2019-11-05 Statusmeeting

Agenda for the joint NetarchiveSuite tele-conference 2019-11-05, 13:00-14:00.

Participants

  • BNF: Clara, Sara
  • ONB: Andreas
  • KB/DK - Copenhagen: Tue, Stephen, Anders, Kristian
  • KB/DK - Aarhus: Colin, Sabine, Knud Åge
  • BNE: Alicia, María, Manuel, José
  • KB/Sweden: Par, Thomas, Peter

Join from PC, Mac, Linux, iOS or Android:

    https://kbdk.zoom.us/j/104443571

Or an H.323/SIP room system:

    H.323: 109.105.112.236
    Meeting ID: 104 443 571

    SIP: 104443571@109.105.112.236

Or Skype for Business (Lync):

    https://kbdk.zoom.us/skype/104443571

Or Telephone:

Denmark: +45 89 88 37 88 or +45 32 71 31 57
United Kingdom: +44 203 051 2874 or +44 203 481 5237 or +44 203 966 3809 or +44 131 460 1196
Finland: +358 9 4245 1488 or +358 3 4109 2129
Sweden: +46 850 539 728 or +46 8 4468 2488
Norway: +47 7349 4877 or +47 2396 0588
US: +1 669 900 6833 or +1 646 558 8656
    Meeting ID: 104 443 571

    International numbers available: https://zoom.us/u/acRu0MV3xJ

You can join a meeting by using apps from a pc, a tablet or a smartphone, but you can also use the browser based version (it works with newer versions of Chrome or Firefox)

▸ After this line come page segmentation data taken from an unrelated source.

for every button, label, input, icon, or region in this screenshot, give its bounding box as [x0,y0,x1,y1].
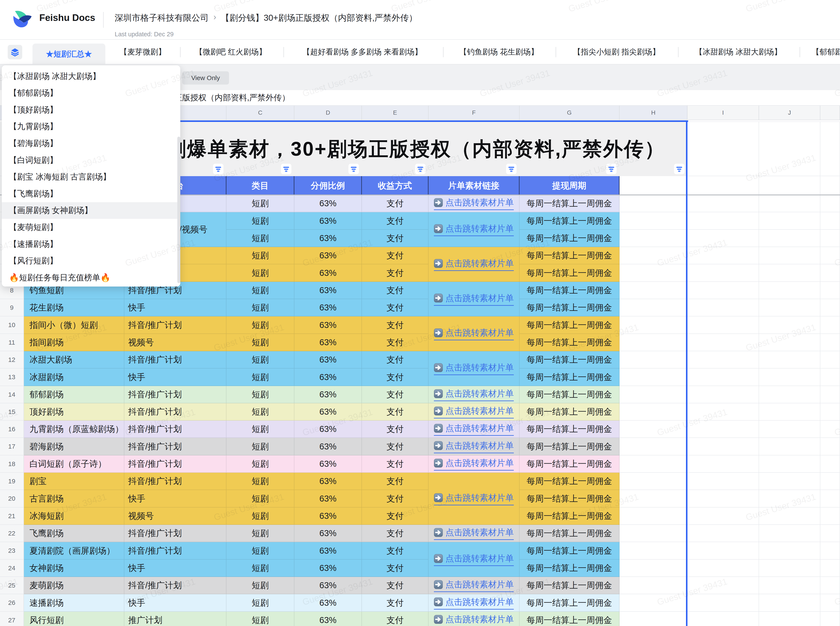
cell-category-r20[interactable]: 短剧 [226,490,295,507]
dropdown-item-9[interactable]: 【画屏剧场 女神剧场】 [2,202,180,219]
empty-cell-K25[interactable] [820,577,840,594]
empty-cell-J20[interactable] [759,490,820,507]
empty-cell-K1[interactable] [820,122,840,176]
row-header-21[interactable]: 21 [0,507,24,525]
cell-platform-r18[interactable]: 抖音/推广计划 [124,455,226,473]
empty-cell-K19[interactable] [820,473,840,490]
cell-commission-r3[interactable]: 63% [295,195,362,212]
empty-cell-I12[interactable] [688,351,759,368]
empty-cell-I3[interactable] [688,195,759,212]
cell-income-r10[interactable]: 支付 [362,316,429,334]
row-header-12[interactable]: 12 [0,351,24,368]
cell-category-r4[interactable]: 短剧 [226,212,295,230]
empty-cell-I24[interactable] [688,560,759,577]
empty-cell-I6[interactable] [688,247,759,264]
dropdown-item-10[interactable]: 【麦萌短剧】 [2,219,180,235]
cell-cycle-r15[interactable]: 每周一结算上一周佣金 [520,403,619,421]
empty-cell-I13[interactable] [688,368,759,386]
table-header-类目[interactable]: 类目 [226,176,295,195]
cell-commission-r26[interactable]: 63% [295,594,362,612]
cell-category-r23[interactable]: 短剧 [226,542,295,560]
empty-cell-H27[interactable] [619,612,688,626]
cell-income-r24[interactable]: 支付 [362,560,429,577]
cell-income-r20[interactable]: 支付 [362,490,429,507]
row-header-9[interactable]: 9 [0,299,24,316]
sheet-switcher-button[interactable] [8,45,22,59]
material-link[interactable]: 点击跳转素材片单 [434,613,514,626]
empty-cell-H5[interactable] [619,230,688,247]
empty-cell-I25[interactable] [688,577,759,594]
empty-cell-J17[interactable] [759,438,820,455]
cell-platform-name-r25[interactable]: 麦萌剧场 [24,577,124,594]
cell-platform-name-r9[interactable]: 花生剧场 [24,299,124,316]
material-link[interactable]: 点击跳转素材片单 [434,197,514,210]
cell-category-r15[interactable]: 短剧 [226,403,295,421]
empty-cell-J15[interactable] [759,403,820,421]
cell-platform-r19[interactable]: 抖音/推广计划 [124,473,226,490]
empty-cell-K12[interactable] [820,351,840,368]
cell-commission-r19[interactable]: 63% [295,473,362,490]
cell-platform-name-r10[interactable]: 指间小（微）短剧 [24,316,124,334]
row-header-13[interactable]: 13 [0,368,24,386]
cell-commission-r5[interactable]: 63% [295,230,362,247]
filter-button-H[interactable] [674,164,685,174]
dropdown-item-13[interactable]: 🔥短剧任务每日充值榜单🔥 [2,269,180,286]
sheet-tab-3[interactable]: 【超好看剧场 多多剧场 来看剧场】 [298,40,426,64]
empty-cell-I15[interactable] [688,403,759,421]
empty-cell-I21[interactable] [688,507,759,525]
cell-platform-r22[interactable]: 抖音/推广计划 [124,525,226,542]
cell-category-r9[interactable]: 短剧 [226,299,295,316]
cell-platform-r14[interactable]: 抖音/推广计划 [124,386,226,403]
empty-cell-J13[interactable] [759,368,820,386]
cell-commission-r21[interactable]: 63% [295,507,362,525]
empty-cell-H26[interactable] [619,594,688,612]
cell-income-r27[interactable]: 支付 [362,612,429,626]
cell-platform-name-r16[interactable]: 九霄剧场（原蓝鲸剧场） [24,421,124,438]
cell-income-r21[interactable]: 支付 [362,507,429,525]
cell-income-r16[interactable]: 支付 [362,421,429,438]
row-header-10[interactable]: 10 [0,316,24,334]
empty-cell-H13[interactable] [619,368,688,386]
column-header-G[interactable]: G [520,106,619,120]
empty-cell-K3[interactable] [820,195,840,212]
empty-cell-K8[interactable] [820,282,840,299]
cell-category-r16[interactable]: 短剧 [226,421,295,438]
cell-commission-r7[interactable]: 63% [295,264,362,282]
cell-commission-r8[interactable]: 63% [295,282,362,299]
empty-cell-J5[interactable] [759,230,820,247]
cell-platform-name-r12[interactable]: 冰甜大剧场 [24,351,124,368]
cell-cycle-r12[interactable]: 每周一结算上一周佣金 [520,351,619,368]
cell-commission-r27[interactable]: 63% [295,612,362,626]
empty-cell-I18[interactable] [688,455,759,473]
cell-category-r25[interactable]: 短剧 [226,577,295,594]
row-header-25[interactable]: 25 [0,577,24,594]
cell-platform-name-r22[interactable]: 飞鹰剧场 [24,525,124,542]
cell-platform-r17[interactable]: 抖音/推广计划 [124,438,226,455]
table-header-分佣比例[interactable]: 分佣比例 [295,176,362,195]
sheet-tab-6[interactable]: 【冰甜剧场 冰甜大剧场】 [674,40,802,64]
filter-button-C[interactable] [281,164,291,174]
cell-platform-name-r27[interactable]: 风行短剧 [24,612,124,626]
cell-cycle-r27[interactable]: 每周一结算上一周佣金 [520,612,619,626]
empty-cell-K18[interactable] [820,455,840,473]
empty-cell-J11[interactable] [759,334,820,351]
empty-cell-J10[interactable] [759,316,820,334]
cell-platform-name-r23[interactable]: 夏清剧院（画屏剧场） [24,542,124,560]
cell-cycle-r19[interactable]: 每周一结算上一周佣金 [520,473,619,490]
empty-cell-J4[interactable] [759,212,820,230]
cell-commission-r10[interactable]: 63% [295,316,362,334]
cell-platform-r11[interactable]: 视频号 [124,334,226,351]
sheet-tab-4[interactable]: 【钓鱼剧场 花生剧场】 [435,40,563,64]
row-header-24[interactable]: 24 [0,560,24,577]
cell-category-r26[interactable]: 短剧 [226,594,295,612]
cell-category-r13[interactable]: 短剧 [226,368,295,386]
empty-cell-I23[interactable] [688,542,759,560]
cell-cycle-r21[interactable]: 每周一结算上一周佣金 [520,507,619,525]
cell-platform-name-r15[interactable]: 顶好剧场 [24,403,124,421]
empty-cell-J19[interactable] [759,473,820,490]
row-header-20[interactable]: 20 [0,490,24,507]
cell-platform-r15[interactable]: 抖音/推广计划 [124,403,226,421]
sheet-tab-5[interactable]: 【指尖小短剧 指尖剧场】 [552,40,681,64]
breadcrumb-company[interactable]: 深圳市格子科技有限公司 [115,13,209,22]
cell-category-r27[interactable]: 短剧 [226,612,295,626]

Update on NAS latest tests and developments

Feedback on usage / tests on NetarchiveSuite 5.6 release: see NetarchiveSuite 5.6 Release Notes

Feedback on tests on BnF test NAS 6.0 + IIPC H3 release : see presentation

Status of the production sites

Netarkivet

Because of a political decision to change the terms of conditions, a broadcast station (radio 24/syv) decided to close down on 31 October. The announcement of the popular broadcast station to be closed raised a storm of reactions in the social media. People asked whether KB DK was going to keep this broadcasting station’s archive. We tried to capture as much podcasts as possible with umbra. As to the QA of the harvested content, we had to wait for the generation of an index (there was a long queue in the index generator), which was not ready before 4 November.

As Yahoo Groups are going to close down, too, we crawled Danish Yahoo Groups in the last couple of days.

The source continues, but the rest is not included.